Disparition de Gaëlle : " Nous n'avons rien. Absolument rien."
Fait-divers
Publié le 18 novembre 2009 à 15h36. Actualisé le 18 novembre 2009 à 21h58.
De nombreuses photos de Gaëlle ont été placardées dans les rues de Rennes.
Aujourd'hui mercredi, cela fait onze jours que Gaëlle a disparu de Saint-Sulpice-la-Forêt. Les enquêteurs n'écartent aucune piste. Ils ont réduit leur dispositif de recherches.
"Nous n'avons rien. Absolument rien. Mais nous n'excluons aucune piste. Gaëlle, la disparue de Saint-Sulpice-la-Forêt, a peut-être eu un accident ou fait une mauvaise rencontre. Ou alors, elle est délibérement partie", livre Thierry Rodulfo, commandant de la communauté de brigades de Betton-Liffré.

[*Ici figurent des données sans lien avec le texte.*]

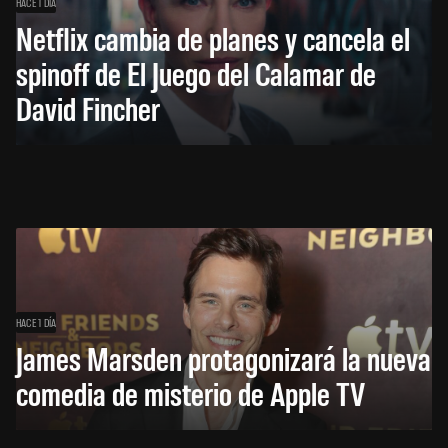
HACE 1 DÍA
Netflix cambia de planes y cancela el
spinoff de El Juego del Calamar de
David Fincher
HACE 1 DÍA
James Marsden protagonizará la nueva
comedia de misterio de Apple TV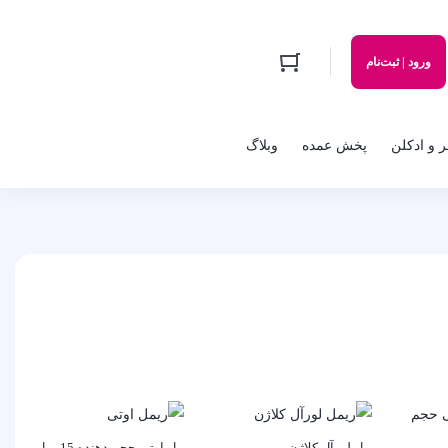
ورود | ثبت‌نام
 و ادکلن
پخش عمده
وبلاگ
ریمل لورآل کلاژن
ریمل اوتی حجم دهنده 15 میل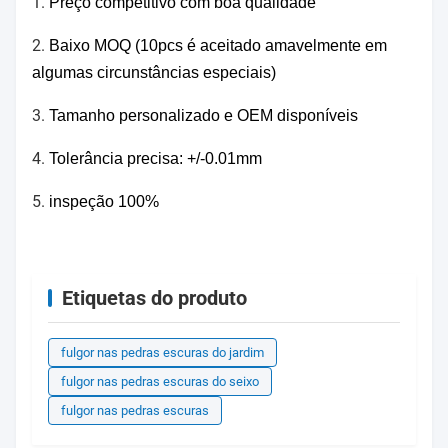
1.
Preço competitivo com boa qualidade
2.
Baixo MOQ (10pcs é aceitado amavelmente em
algumas circunstâncias especiais)
3.
Tamanho personalizado e OEM disponíveis
4.
Tolerância precisa: +/-0.01mm
5.
inspeção 100%
Etiquetas do produto
fulgor nas pedras escuras do jardim
fulgor nas pedras escuras do seixo
fulgor nas pedras escuras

Gaëlle, enseignante dans une école privée de Rennes et habitante de Saint-Sulpice-La-Forêt, a disparu il y a 11 jours aujourd'hui. La dernière trace que les enquêteurs possèdent, remonte au dimanche 8 novembre à 8 h 56, précisément. A cette heure là, cette mère de trois enfants a rallumé son téléphone portable et a lu un texto. Elle était chez elle, dans son domicile de Saint-Sulpice-la-Forêt. "Quand ses enfants se sont levés vers 9h30 -10h, leur mère n'était plus là", raconte le gendarme chargé de l'enquête. François, l'époux de Gaëlle, lui, n'a pas dormi dans l'habitation familiale cette nuit là. Il a quitté le domicile la veille après une dispute avec son épouse, rapportent les enquêteurs. "Les déclarations du mari ont été vérifiées", livre Thierry Rodulfo. "Tout est concordant." François, l'époux de Gaëlle, ajoute : " Notre couple rencontrait des difficultés depuis plusieurs mois, mais nous n'étions pas en instance de divorce."
Placarder des affiches
Que s'est-il passé pour que cette institutrice de 46 ans ne revienne pas chez elle ? Le jour de la disparition, cette femme que les gendarmes considèrent comme "psychologiquement fragile" serait sortie faire un jogging vêtue d'un survêtement noir et de baskets. "Là encore, nous ne sommes pas sûrs, livre un enquêteur. La famille ne sait pas exactement s'il manque d'autres vêtements dans la garde robe." Cette mère de trois enfants est partie sans emporter d'objet personnel. Elle n'a pas pris son téléphone portable, ni sa carte bleue, ni sa carte d'identité. Sa voiture est restée garée au domicile familial, son vélo aussi. Aucun mouvement d'argent n'a été enregistré sur son compte bancaire. Aucune demande de passeport n'a été enregistrée à la préfecture d'Ille-et-Vilaine. Cette institutrice n'aurait pas franchi les frontières européennes. "La conviction de la famille, c'est qu'elle est partie de son plein gré ", livre Julien Louis, un ami du mari de Gaëlle qui a organisé les recherches. "Il lui est peut-être arrivé quelque chose ensuite. Nous ne savons pas."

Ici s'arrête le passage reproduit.